Raven and Skull
Page 1
Caffeine Nights Publishing
ASHLEY LISTER
Raven and Skull
Fiction to die for
Published by Caffeine Nights Publishing 2016
Copyright © Ashley Lister 2016
Ashley Lister has asserted his rights under the Copyright, Designs and Patents Act 1998 to be identified as the author of this work
CONDITIONS OF SALE
All rights reserved. No part of this publication may be reproduced, stored in a retrieval system, or transmitted in any form or by any means, electronic, mechanical, photocopying, scanning, recording or otherwise, without the prior permission of the publisher
This book has been sold subject to the condition that it shall not, by way of trade or otherwise, be lent, resold, hired out, or otherwise circulated without the publisher’s prior consent in any form of binding or cover other than that in which it is published and without a similar condition including this condition being imposed on the subsequent purchaser.
All characters in this publication are fictitious and any resemblance to real persons, living or dead is purely coincidental
Published in Great Britain by
Caffeine Nights Publishing
4 Eton Close
Walderslade
Chatham
Kent
ME5 9AT
www.caffeinenights.com
British Library Cataloguing in Publication Data.
A CIP catalogue record for this book is available from the British Library
ISBN: 978-1-910720-54-7
Cover design by
Mark (Wills) Williams
Everything else by
Default, Luck and Accident
To Tracy, love always
Acknowledgement:
I couldn’t have written this book without support from a lot of friends and family: too many to name individually. It would also have been impossible to write this story without the inspiration of so many writing students who’ve taken the time to share their work with me. Thank you all.
Raven and Skull
1
‘Tell us about a time you nearly died, Tony.’
Heather’s suggestion was greeted by a barrage of laughter.
There were half a dozen of them sitting around the table – the last souls left in an otherwise empty bar. Drained beer bottles and lipstick-smudged glasses stood between them like abstract monuments to the memories of good times gone. The darkness outside the bar window was fading to the apocalyptic grey of another dawn.

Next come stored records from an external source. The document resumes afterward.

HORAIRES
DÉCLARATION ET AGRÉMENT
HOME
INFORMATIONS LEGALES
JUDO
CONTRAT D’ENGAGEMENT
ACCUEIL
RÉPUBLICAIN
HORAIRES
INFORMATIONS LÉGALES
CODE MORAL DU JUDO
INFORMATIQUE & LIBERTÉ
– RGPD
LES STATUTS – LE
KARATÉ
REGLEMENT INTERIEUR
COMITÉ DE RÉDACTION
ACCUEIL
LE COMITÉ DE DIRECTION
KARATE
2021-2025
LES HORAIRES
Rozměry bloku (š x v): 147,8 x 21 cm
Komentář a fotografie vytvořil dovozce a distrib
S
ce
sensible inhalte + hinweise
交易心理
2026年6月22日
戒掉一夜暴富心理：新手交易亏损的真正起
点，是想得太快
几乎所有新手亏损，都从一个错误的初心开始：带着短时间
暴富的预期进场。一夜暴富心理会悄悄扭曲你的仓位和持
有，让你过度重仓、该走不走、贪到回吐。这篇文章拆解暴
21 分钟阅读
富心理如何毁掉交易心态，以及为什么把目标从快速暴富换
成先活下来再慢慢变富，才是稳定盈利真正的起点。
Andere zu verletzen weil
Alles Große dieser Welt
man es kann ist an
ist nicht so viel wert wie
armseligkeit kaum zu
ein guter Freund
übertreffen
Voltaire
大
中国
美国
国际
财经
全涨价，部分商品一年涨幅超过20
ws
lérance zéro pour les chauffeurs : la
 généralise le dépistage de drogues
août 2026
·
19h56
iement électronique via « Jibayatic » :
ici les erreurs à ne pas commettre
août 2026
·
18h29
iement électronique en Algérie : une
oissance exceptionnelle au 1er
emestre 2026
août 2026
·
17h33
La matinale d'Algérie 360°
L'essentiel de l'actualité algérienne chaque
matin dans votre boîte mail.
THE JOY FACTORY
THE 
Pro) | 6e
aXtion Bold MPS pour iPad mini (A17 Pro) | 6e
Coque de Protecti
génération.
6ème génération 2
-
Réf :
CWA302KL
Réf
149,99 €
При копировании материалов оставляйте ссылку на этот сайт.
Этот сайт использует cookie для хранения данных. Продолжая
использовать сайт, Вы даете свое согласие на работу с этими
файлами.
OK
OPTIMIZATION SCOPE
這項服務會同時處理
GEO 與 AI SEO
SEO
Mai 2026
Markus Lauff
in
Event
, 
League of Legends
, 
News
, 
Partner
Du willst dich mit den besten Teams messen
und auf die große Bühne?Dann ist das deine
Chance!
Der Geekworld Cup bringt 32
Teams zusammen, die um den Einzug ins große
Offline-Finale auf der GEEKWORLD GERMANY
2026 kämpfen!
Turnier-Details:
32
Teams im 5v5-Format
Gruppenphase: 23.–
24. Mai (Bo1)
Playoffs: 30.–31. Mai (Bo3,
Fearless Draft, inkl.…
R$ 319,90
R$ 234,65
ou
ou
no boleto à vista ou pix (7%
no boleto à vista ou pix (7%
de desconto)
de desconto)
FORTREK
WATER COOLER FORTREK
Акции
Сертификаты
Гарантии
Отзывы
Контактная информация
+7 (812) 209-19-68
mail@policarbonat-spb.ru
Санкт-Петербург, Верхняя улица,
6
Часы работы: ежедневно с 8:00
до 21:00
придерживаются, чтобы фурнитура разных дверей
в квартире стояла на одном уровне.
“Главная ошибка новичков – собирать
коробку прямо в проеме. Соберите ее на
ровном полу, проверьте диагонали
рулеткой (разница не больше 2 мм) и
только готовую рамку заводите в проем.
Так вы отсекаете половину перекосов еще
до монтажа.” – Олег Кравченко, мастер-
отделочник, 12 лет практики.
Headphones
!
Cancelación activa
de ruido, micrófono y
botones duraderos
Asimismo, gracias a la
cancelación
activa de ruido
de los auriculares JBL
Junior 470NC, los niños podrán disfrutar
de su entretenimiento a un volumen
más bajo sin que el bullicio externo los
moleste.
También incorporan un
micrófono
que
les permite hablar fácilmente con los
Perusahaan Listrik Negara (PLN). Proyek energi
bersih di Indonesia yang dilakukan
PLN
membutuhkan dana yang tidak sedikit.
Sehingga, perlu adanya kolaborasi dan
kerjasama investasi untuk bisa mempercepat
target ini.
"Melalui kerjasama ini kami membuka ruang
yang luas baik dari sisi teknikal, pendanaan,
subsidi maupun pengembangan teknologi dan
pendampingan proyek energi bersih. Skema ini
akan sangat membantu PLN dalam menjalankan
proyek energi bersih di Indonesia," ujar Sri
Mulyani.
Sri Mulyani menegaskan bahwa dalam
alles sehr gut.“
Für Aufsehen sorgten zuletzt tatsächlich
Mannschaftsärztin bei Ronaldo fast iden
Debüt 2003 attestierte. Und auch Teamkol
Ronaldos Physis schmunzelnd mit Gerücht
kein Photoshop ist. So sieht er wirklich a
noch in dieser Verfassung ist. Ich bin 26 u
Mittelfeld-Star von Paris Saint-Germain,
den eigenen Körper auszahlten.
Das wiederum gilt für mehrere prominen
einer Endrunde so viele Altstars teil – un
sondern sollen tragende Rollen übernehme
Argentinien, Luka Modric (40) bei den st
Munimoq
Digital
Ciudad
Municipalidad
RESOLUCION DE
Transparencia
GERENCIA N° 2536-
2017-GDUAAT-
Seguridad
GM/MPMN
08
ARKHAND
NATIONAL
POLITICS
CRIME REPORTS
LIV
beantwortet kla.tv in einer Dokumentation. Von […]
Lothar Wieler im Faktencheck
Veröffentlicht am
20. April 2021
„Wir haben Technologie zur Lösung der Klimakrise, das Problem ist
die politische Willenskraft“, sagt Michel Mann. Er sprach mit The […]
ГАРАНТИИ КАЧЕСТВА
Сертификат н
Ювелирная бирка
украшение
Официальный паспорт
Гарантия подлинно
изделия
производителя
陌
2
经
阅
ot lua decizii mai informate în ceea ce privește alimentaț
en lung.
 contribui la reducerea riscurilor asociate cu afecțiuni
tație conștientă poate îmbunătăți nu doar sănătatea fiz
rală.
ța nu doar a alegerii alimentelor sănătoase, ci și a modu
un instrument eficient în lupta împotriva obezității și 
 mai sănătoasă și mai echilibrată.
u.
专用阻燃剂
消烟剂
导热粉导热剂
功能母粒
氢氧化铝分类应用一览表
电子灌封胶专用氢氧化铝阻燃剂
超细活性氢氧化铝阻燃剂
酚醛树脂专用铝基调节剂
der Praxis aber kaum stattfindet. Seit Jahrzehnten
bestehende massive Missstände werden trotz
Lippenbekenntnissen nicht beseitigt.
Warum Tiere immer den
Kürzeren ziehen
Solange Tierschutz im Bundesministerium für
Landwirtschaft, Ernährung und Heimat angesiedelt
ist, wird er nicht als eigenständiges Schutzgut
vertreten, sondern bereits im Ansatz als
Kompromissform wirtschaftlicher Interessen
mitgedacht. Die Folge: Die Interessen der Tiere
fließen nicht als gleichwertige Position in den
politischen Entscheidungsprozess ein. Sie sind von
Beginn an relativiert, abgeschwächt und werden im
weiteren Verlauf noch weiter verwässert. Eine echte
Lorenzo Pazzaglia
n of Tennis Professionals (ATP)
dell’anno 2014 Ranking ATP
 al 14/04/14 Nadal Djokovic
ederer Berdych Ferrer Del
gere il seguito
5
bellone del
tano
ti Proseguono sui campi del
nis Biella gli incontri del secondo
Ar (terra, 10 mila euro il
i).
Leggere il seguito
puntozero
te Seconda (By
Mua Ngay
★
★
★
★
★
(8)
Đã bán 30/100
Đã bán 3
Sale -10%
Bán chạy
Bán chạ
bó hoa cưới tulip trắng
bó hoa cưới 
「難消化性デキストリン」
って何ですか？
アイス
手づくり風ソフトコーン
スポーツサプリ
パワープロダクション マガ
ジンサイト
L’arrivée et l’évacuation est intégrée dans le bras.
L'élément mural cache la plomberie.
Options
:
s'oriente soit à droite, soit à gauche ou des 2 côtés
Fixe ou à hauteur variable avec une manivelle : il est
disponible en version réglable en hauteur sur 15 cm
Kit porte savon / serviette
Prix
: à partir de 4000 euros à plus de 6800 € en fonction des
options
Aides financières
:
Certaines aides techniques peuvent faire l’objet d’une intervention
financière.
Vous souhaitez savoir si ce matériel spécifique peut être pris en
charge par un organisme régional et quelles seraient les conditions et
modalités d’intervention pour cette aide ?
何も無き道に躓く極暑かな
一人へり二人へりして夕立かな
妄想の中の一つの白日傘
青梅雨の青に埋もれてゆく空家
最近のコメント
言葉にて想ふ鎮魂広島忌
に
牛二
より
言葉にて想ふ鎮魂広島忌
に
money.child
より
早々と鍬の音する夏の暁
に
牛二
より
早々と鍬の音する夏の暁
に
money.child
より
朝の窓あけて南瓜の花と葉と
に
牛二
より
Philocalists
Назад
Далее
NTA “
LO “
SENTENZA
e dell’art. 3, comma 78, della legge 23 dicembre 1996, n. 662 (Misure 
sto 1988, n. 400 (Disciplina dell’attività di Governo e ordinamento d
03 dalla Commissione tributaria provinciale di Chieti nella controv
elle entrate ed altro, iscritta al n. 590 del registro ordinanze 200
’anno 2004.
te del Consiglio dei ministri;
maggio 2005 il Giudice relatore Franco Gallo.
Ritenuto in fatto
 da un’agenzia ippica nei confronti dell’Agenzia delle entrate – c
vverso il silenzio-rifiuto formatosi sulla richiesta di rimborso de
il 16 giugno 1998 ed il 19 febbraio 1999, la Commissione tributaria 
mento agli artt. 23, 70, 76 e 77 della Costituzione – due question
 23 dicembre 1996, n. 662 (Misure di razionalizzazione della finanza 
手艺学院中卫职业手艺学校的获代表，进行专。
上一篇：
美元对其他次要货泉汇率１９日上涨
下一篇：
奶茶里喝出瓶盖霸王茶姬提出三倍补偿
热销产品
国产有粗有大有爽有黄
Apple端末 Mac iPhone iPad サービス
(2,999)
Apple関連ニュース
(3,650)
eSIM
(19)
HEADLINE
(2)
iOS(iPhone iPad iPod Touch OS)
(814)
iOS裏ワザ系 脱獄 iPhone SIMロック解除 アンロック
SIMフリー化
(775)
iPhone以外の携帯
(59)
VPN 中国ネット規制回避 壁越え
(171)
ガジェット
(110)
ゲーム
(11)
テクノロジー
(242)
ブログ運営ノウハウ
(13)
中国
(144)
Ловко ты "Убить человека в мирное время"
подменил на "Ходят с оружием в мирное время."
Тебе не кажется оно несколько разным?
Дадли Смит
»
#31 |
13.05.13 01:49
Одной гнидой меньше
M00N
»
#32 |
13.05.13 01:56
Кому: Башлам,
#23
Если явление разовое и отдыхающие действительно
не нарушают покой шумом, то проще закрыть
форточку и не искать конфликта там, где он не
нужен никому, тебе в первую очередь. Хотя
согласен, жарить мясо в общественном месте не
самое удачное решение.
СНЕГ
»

Tony glanced at his five colleagues and flashed an automatic grin. He hadn’t yet drunk enough beer to be light-headed, but he could feel the mood around the table was shifting. The evening had started as an early weekend escape from the offices of Raven and Skull; a two fingered salute to the workplace in the time-honoured tradition of every godforsaken Friday. After a grim week working nine-to-five – a grimmer week than any of them were used to suffering – Geoff’s idea that they should get pissed and have a laugh together had seemed like a stroke of pure genius. But now, whilst the maudlin veil of melancholy felt like it was finally lifting, Tony thought it was revealing something strange, unpleasant and potentially dangerous.
It was no surprise that they were talking about death.
Given the events of the previous week it would have been more surprising if that topic hadn’t come up. But the fact that they were laughing about the subject seemed somehow unnatural, twisted and grisly.
‘Go on,’ Becky encouraged.
Out of all of them, Becky looked the worst for wear after a night on the sauce. Geoff had nudged a glass of red down her white blouse, leaving a bloody stain over her right breast. Her usual pristine office composure had been destroyed as the night dragged her downwards. She now wore snagged tights and a snapped heel. With her hair awry and her eye make-up smeared, she looked like she had fought her way off a mortician’s slab. Smiling blearily, and clearly unaware of how wrecked her appearance was, Becky slurred her words when she repeated her request. ‘Go on, Tony. Tell us a story.’
‘Someone get the next round,’ Tony decided. ‘And I’ll tell you a story.’ He raised a warning finger as Geoff disappeared in the direction of the bar. Glancing purposefully at Heather, he said, ‘But I won’t tell you about a time I nearly died. I’ll tell you about a time when I thought I was going to die…’
2
‘Wednesday night I worked late. Ordinarily I’m the first person out of the office come five thirty. The idea of staying on to catch up with work is unheard of. But, with us being hit by three deaths in that one week, I was trying to clear a backlog of my own work and struggling to organise interviews, redistribute accounts, deal with client apology letters and get on top of all the rest of that miserable nonsense. I’d locked myself in the boardroom on the fourteenth floor and I was working with four laptops and the active paper files for Chloe, Nicola and Shaun.’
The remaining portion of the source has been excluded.